Abstract

Glial fibrillary acidic protein (GFAP) is an intermediate filament protein considered to be the best astroglial marker. However, the predominant cell population in adult human brain tissue cultures does not express GFAP; these cells have been termed “glia-like” cells. The basic question about histological origin of adult human brain cultures remains unanswered. Some authors showed that “glia-like” cells in adult human brain cultures might be of non-glial origin. We examined primary explant tissue cultures derived from 70 adult human brain biopsies. Within first 5–10 days approximately 5–10% of the small explants became attached. Outgrowing cells were mostly flat cells. These cells formed confluent layer over 3–6 weeks in culture.
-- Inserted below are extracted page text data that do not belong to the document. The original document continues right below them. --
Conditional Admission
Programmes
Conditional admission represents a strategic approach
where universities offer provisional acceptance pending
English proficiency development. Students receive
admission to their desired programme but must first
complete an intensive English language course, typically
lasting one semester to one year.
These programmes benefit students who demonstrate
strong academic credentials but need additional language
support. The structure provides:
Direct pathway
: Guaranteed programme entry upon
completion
At confluence the cultures contained 2–5% of microglial cells, 0.1% GFAP-positive astrocytes, less than 0.01% oligodendrocytes and 95–98% GFAP-negative “glia-like” cells. This population of flat “glia-like” cells was positively stained for vimentin, fibronectin, and 20–30% of these cells stained for nestin. Our findings revealed that 1 mM dibutyryl-cAMP addition, in serum free conditions, induced a reversible stellation in 5-10% of the flat “glia-like” cells but did not induce the expression of GFAP or nestin in morphologically changed stellate cells. These results demonstrate that “glia-like” cells in primary adult human brain cultures constitute heterogeneous cell populations albeit with similar morphological features. Two distinct subpopulations have been shown: (i) the one immunostained for nestin; and (ii) the other reactive for dibutyryl-cAMP treatment.